Exercise details
Ignoring the images, restate the records below word for word.

[Stored records]

====================

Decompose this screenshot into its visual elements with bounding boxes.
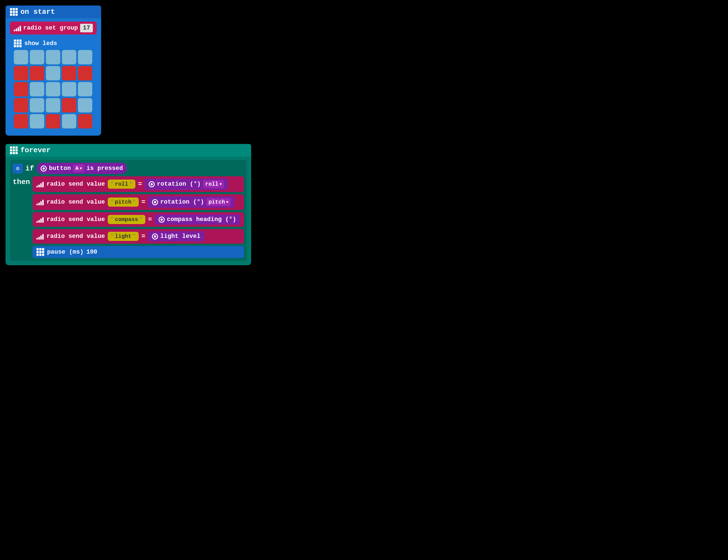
dropdown-arrow-roll: ▼ xyxy=(220,182,222,186)
led-3-3[interactable] xyxy=(62,98,76,112)
key-badge-roll: " roll " xyxy=(108,180,135,189)
circle-dot-icon xyxy=(41,165,47,172)
led-0-0[interactable] xyxy=(14,50,28,64)
forever-grid-icon xyxy=(10,146,18,154)
rotation-value-roll: roll xyxy=(205,181,219,187)
led-1-1[interactable] xyxy=(30,66,44,80)
led-2-2[interactable] xyxy=(46,82,60,96)
on-start-body: radio set group 17 show leds xyxy=(6,18,101,136)
radio-send-label-roll: radio send value xyxy=(46,181,105,188)
then-label: then xyxy=(13,176,30,186)
signal-icon-roll xyxy=(36,181,44,187)
rotation-dropdown-roll[interactable]: roll ▼ xyxy=(203,180,224,188)
forever-header: forever xyxy=(6,144,251,157)
led-2-1[interactable] xyxy=(30,82,44,96)
key-roll: roll xyxy=(115,181,128,187)
show-leds-label: show leds xyxy=(14,40,93,47)
radio-send-light: radio send value " light " = xyxy=(33,229,244,244)
button-condition-label: button xyxy=(49,165,71,172)
led-4-2[interactable] xyxy=(46,114,60,128)
signal-icon-light xyxy=(36,233,44,240)
signal-icon-compass xyxy=(36,217,44,223)
led-2-4[interactable] xyxy=(78,82,92,96)
equals-pitch: = xyxy=(141,198,145,206)
pause-value[interactable]: 100 xyxy=(86,249,97,256)
equals-roll: = xyxy=(138,180,142,188)
led-4-4[interactable] xyxy=(78,114,92,128)
led-0-3[interactable] xyxy=(62,50,76,64)
led-2-3[interactable] xyxy=(62,82,76,96)
key-pitch: pitch xyxy=(115,199,132,205)
forever-label: forever xyxy=(20,146,51,154)
key-compass: compass xyxy=(115,216,138,223)
led-3-4[interactable] xyxy=(78,98,92,112)
circle-dot-pitch xyxy=(152,199,158,205)
circle-dot-roll xyxy=(149,181,155,187)
on-start-header: on start xyxy=(6,6,101,18)
led-4-0[interactable] xyxy=(14,114,28,128)
pause-block: pause (ms) 100 xyxy=(33,246,244,258)
led-3-2[interactable] xyxy=(46,98,60,112)
led-1-2[interactable] xyxy=(46,66,60,80)
dropdown-arrow-pitch: ▼ xyxy=(226,200,228,204)
button-value-dropdown[interactable]: A ▼ xyxy=(73,164,84,172)
led-grid xyxy=(14,50,93,128)
button-value: A xyxy=(75,165,78,172)
radio-group-value[interactable]: 17 xyxy=(80,24,93,32)
equals-light: = xyxy=(141,233,145,240)
rotation-dropdown-pitch[interactable]: pitch ▼ xyxy=(206,198,231,206)
show-leds-block: show leds xyxy=(10,37,97,131)
led-0-1[interactable] xyxy=(30,50,44,64)
light-level-label: light level xyxy=(160,233,200,240)
signal-icon-pitch xyxy=(36,199,44,205)
key-badge-compass: " compass " xyxy=(108,215,145,224)
radio-send-roll: radio send value " roll " = xyxy=(33,176,244,192)
then-section: then radio send value xyxy=(13,176,244,258)
led-4-3[interactable] xyxy=(62,114,76,128)
rotation-block-roll: rotation (°) roll ▼ xyxy=(145,178,228,190)
radio-send-label-pitch: radio send value xyxy=(46,199,105,206)
key-light: light xyxy=(115,233,132,240)
if-section: ⚙ if button A ▼ is pressed xyxy=(10,160,247,261)
then-blocks: radio send value " roll " = xyxy=(33,176,244,258)
radio-send-compass: radio send value " compass " = xyxy=(33,212,244,227)
led-0-4[interactable] xyxy=(78,50,92,64)
rotation-label-pitch: rotation (°) xyxy=(160,199,204,206)
forever-block: forever ⚙ if button A ▼ xyxy=(6,144,251,265)
gear-icon[interactable]: ⚙ xyxy=(13,164,23,173)
if-label: if xyxy=(25,164,34,173)
dropdown-arrow-icon: ▼ xyxy=(80,166,82,171)
button-condition-block: button A ▼ is pressed xyxy=(37,163,127,174)
led-1-0[interactable] xyxy=(14,66,28,80)
circle-dot-compass xyxy=(159,217,165,223)
radio-send-label-light: radio send value xyxy=(46,233,105,240)
key-badge-light: " light " xyxy=(108,232,139,241)
on-start-label: on start xyxy=(20,8,55,16)
equals-compass: = xyxy=(148,216,152,223)
radio-send-pitch: radio send value " pitch " = xyxy=(33,194,244,210)
if-row: ⚙ if button A ▼ is pressed xyxy=(13,163,244,174)
radio-set-group-block: radio set group 17 xyxy=(10,22,97,35)
is-pressed-label: is pressed xyxy=(86,165,123,172)
led-1-4[interactable] xyxy=(78,66,92,80)
light-level-block: light level xyxy=(148,231,204,241)
led-0-2[interactable] xyxy=(46,50,60,64)
compass-label: compass heading (°) xyxy=(167,216,236,223)
led-4-1[interactable] xyxy=(30,114,44,128)
grid-icon xyxy=(10,8,18,16)
led-3-1[interactable] xyxy=(30,98,44,112)
led-2-0[interactable] xyxy=(14,82,28,96)
led-grid-icon xyxy=(14,40,22,47)
signal-icon xyxy=(14,25,21,31)
forever-body: ⚙ if button A ▼ is pressed xyxy=(6,157,251,265)
led-1-3[interactable] xyxy=(62,66,76,80)
radio-send-label-compass: radio send value xyxy=(46,216,105,223)
rotation-block-pitch: rotation (°) pitch ▼ xyxy=(148,196,235,208)
led-3-0[interactable] xyxy=(14,98,28,112)
on-start-block: on start radio set group 17 xyxy=(6,6,101,136)
rotation-value-pitch: pitch xyxy=(209,199,225,205)
key-badge-pitch: " pitch " xyxy=(108,198,139,207)
pause-label: pause (ms) xyxy=(47,249,83,256)
radio-set-group-label: radio set group xyxy=(23,25,78,31)
circle-dot-light xyxy=(152,233,158,240)
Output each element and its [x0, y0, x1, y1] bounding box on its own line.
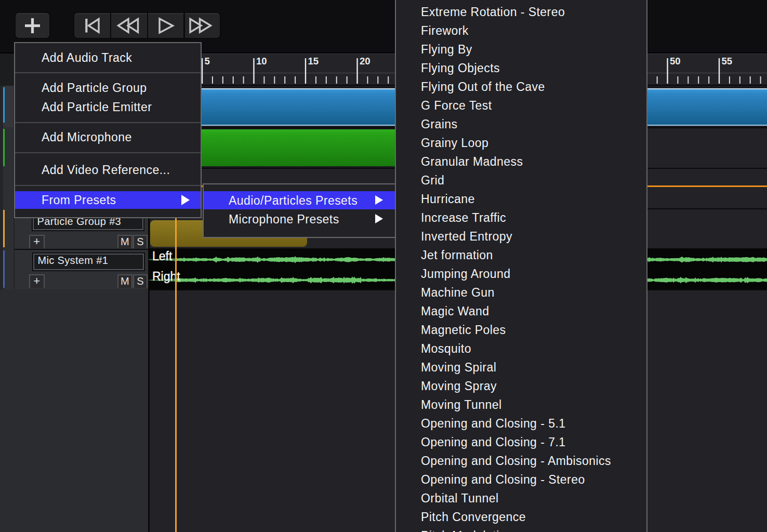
svg-text:15: 15 [308, 56, 319, 66]
svg-text:50: 50 [670, 56, 681, 66]
svg-text:20: 20 [360, 56, 371, 66]
svg-text:5: 5 [205, 56, 210, 66]
svg-text:10: 10 [256, 56, 267, 66]
svg-text:55: 55 [722, 56, 733, 66]
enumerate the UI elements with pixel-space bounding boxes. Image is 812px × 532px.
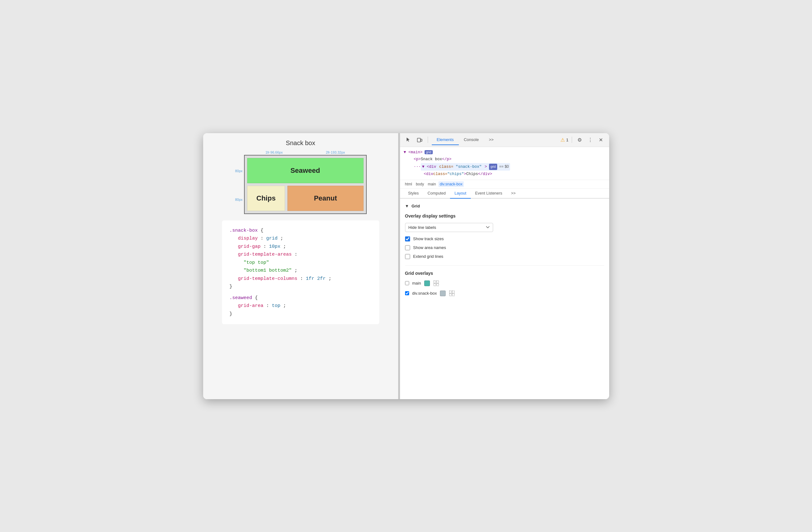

====================

Answer to this problem
Decompose this screenshot into its visual elements with bounding boxes.
dropdown-arrow-roll: ▼ xyxy=(220,182,222,186)
led-3-3[interactable] xyxy=(62,98,76,112)
key-badge-roll: " roll " xyxy=(108,180,135,189)
circle-dot-icon xyxy=(41,165,47,172)
led-0-0[interactable] xyxy=(14,50,28,64)
forever-grid-icon xyxy=(10,146,18,154)
rotation-value-roll: roll xyxy=(205,181,219,187)
led-1-1[interactable] xyxy=(30,66,44,80)
led-2-2[interactable] xyxy=(46,82,60,96)
on-start-body: radio set group 17 show leds xyxy=(6,18,101,136)
radio-send-label-roll: radio send value xyxy=(46,181,105,188)
then-label: then xyxy=(13,176,30,186)
signal-icon-roll xyxy=(36,181,44,187)
rotation-dropdown-roll[interactable]: roll ▼ xyxy=(203,180,224,188)
forever-header: forever xyxy=(6,144,251,157)
led-2-1[interactable] xyxy=(30,82,44,96)
key-roll: roll xyxy=(115,181,128,187)
show-leds-label: show leds xyxy=(14,40,93,47)
radio-send-light: radio send value " light " = xyxy=(33,229,244,244)
button-condition-label: button xyxy=(49,165,71,172)
led-4-2[interactable] xyxy=(46,114,60,128)
signal-icon-light xyxy=(36,233,44,240)
signal-icon-compass xyxy=(36,217,44,223)
led-2-4[interactable] xyxy=(78,82,92,96)
equals-pitch: = xyxy=(141,198,145,206)
pause-value[interactable]: 100 xyxy=(86,249,97,256)
equals-roll: = xyxy=(138,180,142,188)
led-4-4[interactable] xyxy=(78,114,92,128)
led-0-3[interactable] xyxy=(62,50,76,64)
led-2-3[interactable] xyxy=(62,82,76,96)
key-pitch: pitch xyxy=(115,199,132,205)
forever-label: forever xyxy=(20,146,51,154)
key-compass: compass xyxy=(115,216,138,223)
led-3-4[interactable] xyxy=(78,98,92,112)
circle-dot-pitch xyxy=(152,199,158,205)
circle-dot-roll xyxy=(149,181,155,187)
on-start-header: on start xyxy=(6,6,101,18)
led-4-0[interactable] xyxy=(14,114,28,128)
pause-block: pause (ms) 100 xyxy=(33,246,244,258)
led-3-2[interactable] xyxy=(46,98,60,112)
led-1-2[interactable] xyxy=(46,66,60,80)
dropdown-arrow-pitch: ▼ xyxy=(226,200,228,204)
button-value-dropdown[interactable]: A ▼ xyxy=(73,164,84,172)
led-grid xyxy=(14,50,93,128)
button-value: A xyxy=(75,165,78,172)
radio-group-value[interactable]: 17 xyxy=(80,24,93,32)
equals-light: = xyxy=(141,233,145,240)
rotation-dropdown-pitch[interactable]: pitch ▼ xyxy=(206,198,231,206)
show-leds-block: show leds xyxy=(10,37,97,131)
led-0-1[interactable] xyxy=(30,50,44,64)
light-level-label: light level xyxy=(160,233,200,240)
signal-icon-pitch xyxy=(36,199,44,205)
key-badge-compass: " compass " xyxy=(108,215,145,224)
radio-send-roll: radio send value " roll " = xyxy=(33,176,244,192)
then-section: then radio send value xyxy=(13,176,244,258)
led-4-3[interactable] xyxy=(62,114,76,128)
rotation-block-roll: rotation (°) roll ▼ xyxy=(145,178,228,190)
radio-send-label-pitch: radio send value xyxy=(46,199,105,206)
key-light: light xyxy=(115,233,132,240)
if-section: ⚙ if button A ▼ is pressed xyxy=(10,160,247,261)
then-blocks: radio send value " roll " = xyxy=(33,176,244,258)
radio-send-compass: radio send value " compass " = xyxy=(33,212,244,227)
led-0-4[interactable] xyxy=(78,50,92,64)
rotation-label-pitch: rotation (°) xyxy=(160,199,204,206)
forever-block: forever ⚙ if button A ▼ xyxy=(6,144,251,265)
gear-icon[interactable]: ⚙ xyxy=(13,164,23,173)
if-label: if xyxy=(25,164,34,173)
dropdown-arrow-icon: ▼ xyxy=(80,166,82,171)
button-condition-block: button A ▼ is pressed xyxy=(37,163,127,174)
led-1-0[interactable] xyxy=(14,66,28,80)
circle-dot-compass xyxy=(159,217,165,223)
radio-send-label-light: radio send value xyxy=(46,233,105,240)
key-badge-light: " light " xyxy=(108,232,139,241)
on-start-label: on start xyxy=(20,8,55,16)
equals-compass: = xyxy=(148,216,152,223)
radio-send-pitch: radio send value " pitch " = xyxy=(33,194,244,210)
if-row: ⚙ if button A ▼ is pressed xyxy=(13,163,244,174)
radio-set-group-block: radio set group 17 xyxy=(10,22,97,35)
is-pressed-label: is pressed xyxy=(86,165,123,172)
led-1-4[interactable] xyxy=(78,66,92,80)
light-level-block: light level xyxy=(148,231,204,241)
led-0-2[interactable] xyxy=(46,50,60,64)
compass-label: compass heading (°) xyxy=(167,216,236,223)
led-4-1[interactable] xyxy=(30,114,44,128)
grid-icon xyxy=(10,8,18,16)
led-3-1[interactable] xyxy=(30,98,44,112)
led-2-0[interactable] xyxy=(14,82,28,96)
led-grid-icon xyxy=(14,40,22,47)
signal-icon xyxy=(14,25,21,31)
forever-body: ⚙ if button A ▼ is pressed xyxy=(6,157,251,265)
led-1-3[interactable] xyxy=(62,66,76,80)
radio-send-label-compass: radio send value xyxy=(46,216,105,223)
rotation-block-pitch: rotation (°) pitch ▼ xyxy=(148,196,235,208)
led-3-0[interactable] xyxy=(14,98,28,112)
on-start-block: on start radio set group 17 xyxy=(6,6,101,136)
rotation-value-pitch: pitch xyxy=(209,199,225,205)
key-badge-pitch: " pitch " xyxy=(108,198,139,207)
pause-label: pause (ms) xyxy=(47,249,83,256)
radio-set-group-label: radio set group xyxy=(23,25,78,31)
circle-dot-light xyxy=(152,233,158,240)
Output each element and its [x0, y0, x1, y1] bounding box on its own line.
svg-text:15: 15 [308, 56, 319, 66]
svg-text:50: 50 [670, 56, 681, 66]
svg-text:20: 20 [360, 56, 371, 66]
svg-text:5: 5 [205, 56, 210, 66]
svg-text:10: 10 [256, 56, 267, 66]
svg-text:55: 55 [722, 56, 733, 66]
enumerate the UI elements with pixel-space bounding boxes. Image is 812px × 532px.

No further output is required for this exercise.